Родители Шарля помнили ее в детстве и охарактеризовали Шарлю как самостоятельно думающую девушку.

— Из тех, что из девичьей сущности рвутся в общечеловеческую, — предположил я в телефонную трубку и напряг слух, чтобы уловить смешок Эммы, но не уловил и удовлетворился надеждой на то, то она хотя бы улыбнулась.

— Какое-то время, — продолжала пересказывать Эмма, — она была близка к секте, возрождавшей культ Григория Распутина, потом, кажется, успела побыть католичкой, но недолго.

— Почему? Ее там кто-то обидел? — спросил я.

У Эммы не было ответа на мой вопрос.

— Она перешла в иудаизм. Там она проделала путь от хасидизма к реформистскому иудаизму, а в последнее время увлеклась учением Каббалы.

— Больше всего в жизни не люблю мистику и адюльтер, — резко объявил я, потому что мне показалось в этот момент, будто Эмму заинтриговала духовность Бурнизьен, как когда-то увлекла немецкая философия.

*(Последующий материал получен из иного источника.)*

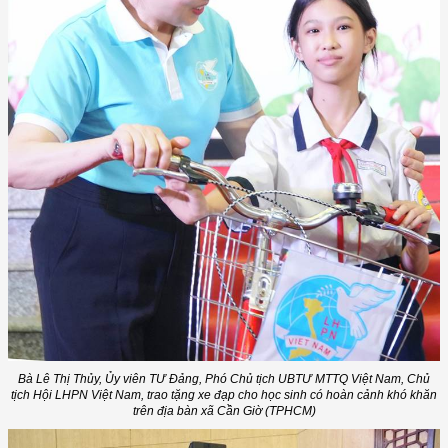
Bà Lê Thị Thủy, Ủy viên TƯ Đảng, Phó Chủ tịch UBTƯ MTTQ Việt Nam, Chủ
tịch Hội LHPN Việt Nam, trao tặng xe đạp cho học sinh có hoàn cảnh khó khăn
trên địa bàn xã Cần Giờ (TPHCM)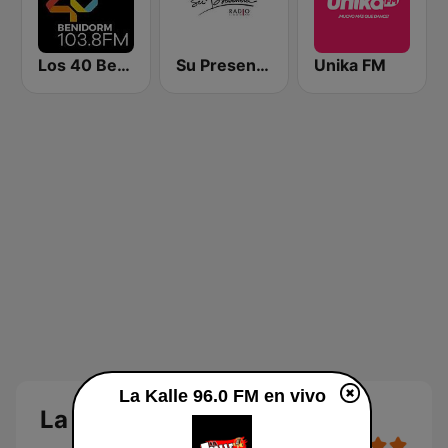
Los 40 Benidorm
Su Presencia
Unika FM
La Kalle 96.0 FM en vivo
La Kalle 96.0 FM en directo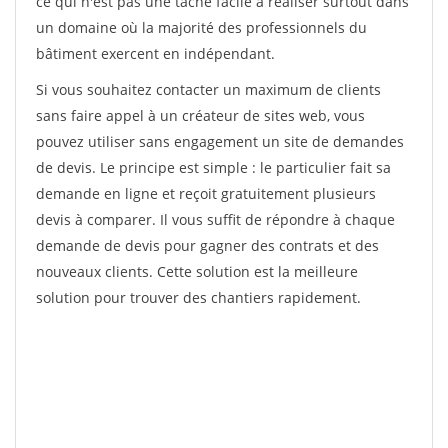
ce qui n'est pas une tâche facile à réaliser surtout dans
un domaine où la majorité des professionnels du
bâtiment exercent en indépendant.
Si vous souhaitez contacter un maximum de clients
sans faire appel à un créateur de sites web, vous
pouvez utiliser sans engagement un site de demandes
de devis. Le principe est simple : le particulier fait sa
demande en ligne et reçoit gratuitement plusieurs
devis à comparer. Il vous suffit de répondre à chaque
demande de devis pour gagner des contrats et des
nouveaux clients. Cette solution est la meilleure
solution pour trouver des chantiers rapidement.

— А из этих двух ужасов, который больше? — засмеялась Эмма.

— Мистику, мистику, — поспешил я загладить сказанную мною глупость.

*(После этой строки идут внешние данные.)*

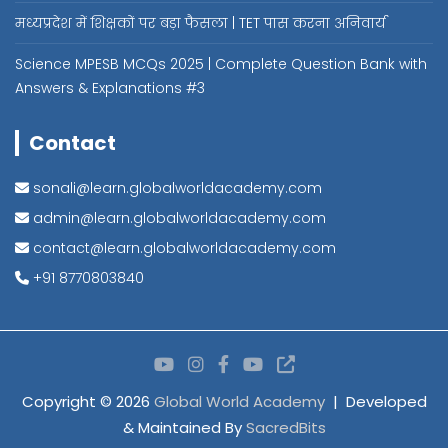
मध्यप्रदेश में शिक्षकों पर बड़ा फैसला | TET पास करना अनिवार्य
Science MPESB MCQs 2025 | Complete Question Bank with
Answers & Explanations #3
Contact
sonali@learn.globalworldacademy.com
admin@learn.globalworldacademy.com
contact@learn.globalworldacademy.com
+91 8770803840
Copyright © 2026
Global World Academy
Developed
& Maintained By
SacredBits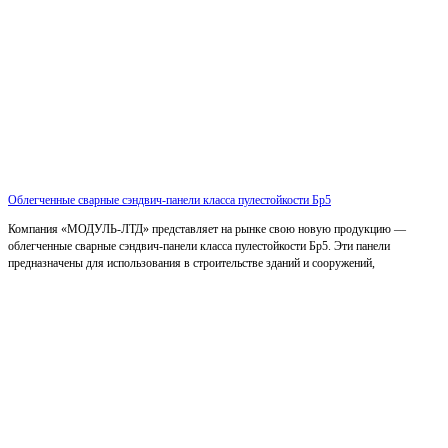
Облегченные сварные сэндвич-панели класса пулестойкости Бр5
Компания «МОДУЛЬ-ЛТД» представляет на рынке свою новую продукцию —
облегченные сварные сэндвич-панели класса пулестойкости Бр5. Эти панели
предназначены для использования в строительстве зданий и сооружений,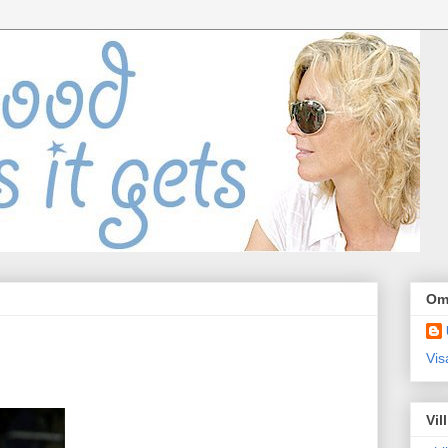
Om
Vis
Vil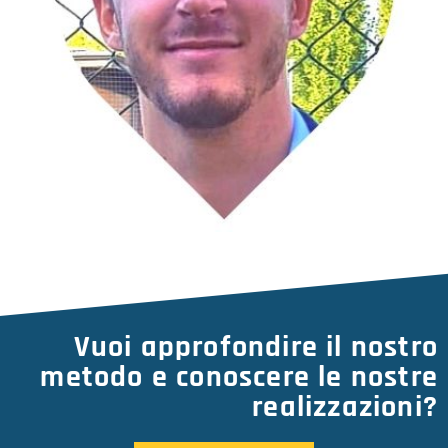
Stefano Gessa
Programmatore
Sviluppo applicazioni back end
Vuoi approfondire il nostro
metodo e conoscere le nostre
realizzazioni?
Matteo Zinani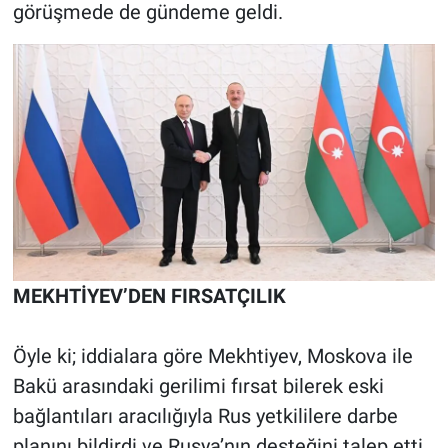
görüşmede de gündeme geldi.
MEKHTİYEV’DEN FIRSATÇILIK
Öyle ki; iddialara göre Mekhtiyev, Moskova ile
Bakü arasındaki gerilimi fırsat bilerek eski
bağlantıları aracılığıyla Rus yetkililere darbe
planını bildirdi ve Rusya’nın desteğini talep etti.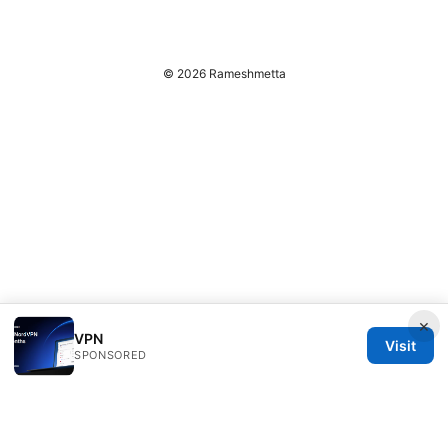
© 2026 Rameshmetta
×
VPN
Visit
SPONSORED
Rameshmetta Ltd.
Gran Vía 28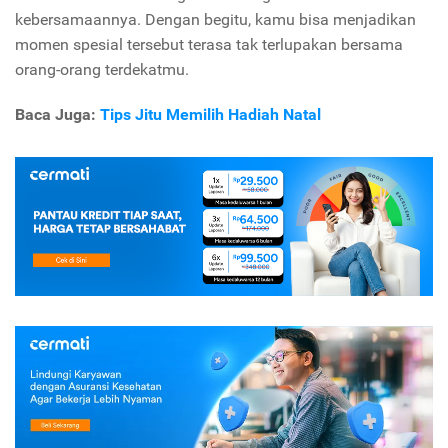
kebersamaannya. Dengan begitu, kamu bisa menjadikan
momen spesial tersebut terasa tak terlupakan bersama
orang-orang terdekatmu.
Baca Juga:
Tips Jitu Memilih Hadiah Natal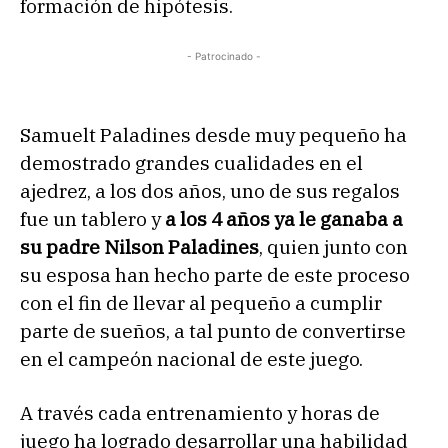
formación de hipótesis.
- Patrocinado -
Samuelt Paladines desde muy pequeño ha
demostrado grandes cualidades en el
ajedrez, a los dos años, uno de sus regalos
fue un tablero y
a los 4 años ya le ganaba a
su padre Nilson Paladines
, quien junto con
su esposa han hecho parte de este proceso
con el fin de llevar al pequeño a cumplir
parte de sueños, a tal punto de convertirse
en el campeón nacional de este juego.
A través cada entrenamiento y horas de
juego ha logrado desarrollar una habilidad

Привычная марксистская философия напоминает мне дерево, которое пытается пустить корни как можно глубже в почву реальности, религия же воспринимается скорее рекой, которая течет в берегах этой самой реальности, но принципиально отталкивается от твердого грунта. (Ни за что не пущусь в рассуждения о том, что вода, просачиваясь в почву, питает корни и т. д. Всякая метафора хороша только в своем верхнем слое, схоластические отводы от нее видятся мне лишь еще одной разновидностью «су-су-су»). Вера в моем представлении — застывшая интуиция наших предков. Мне импонирует изучение окаменелостей ради самоидентификации, ради поисков культурных корней, и т. д. Но когда мне пытаются надеть эти представления о жизни на голову как гремучее оцинкованное жестяное ведро с отвисшей дугой ручки, я начинаю беситься и орать в его гулкую пустоту. И даже пить из этого ведра мне уже невмоготу. Когда же пытаются вычерпать из него умильности и банальные истины, я задыхаюсь от интеллектуальной безвкусицы, и мне хочется выть и бежать и продолжать выть на бегу. И вот, заявится теперь эта Бурнизьен и станет, например, выискивать в древних текстах намеки на открытые учеными истины и на имевшие место недавние исторические события. И это будет напоминать мне методу тех моих одноклассников, которые решали математические задачи, подгоняя их под ответ в учебнике. Особого рода абсурд начинался, когда в ответах была опечатка, и первые ученики (Эмма, с ее рациональным складом ума, была всегда среди них) являлись в класс с «неправильными» ответами, радостной, ласковой улыбкой подтверждавшимися учительницей, очень довольной результатами своего труда — родившимися в головах ее учеников практическому умению и интеллектуальной независимости. Но этой закрывающей вопрос учительской улыбке обычно предшествовало разделение класса на три части: одна, уже упомянутая, с «неправильным» ответом; другая — без всяких ответов или с подогнанным — но без претензий; и наконец, третья — твердо идущая в ногу с учебником, уверенная, что на сей раз утерла нос «умникам».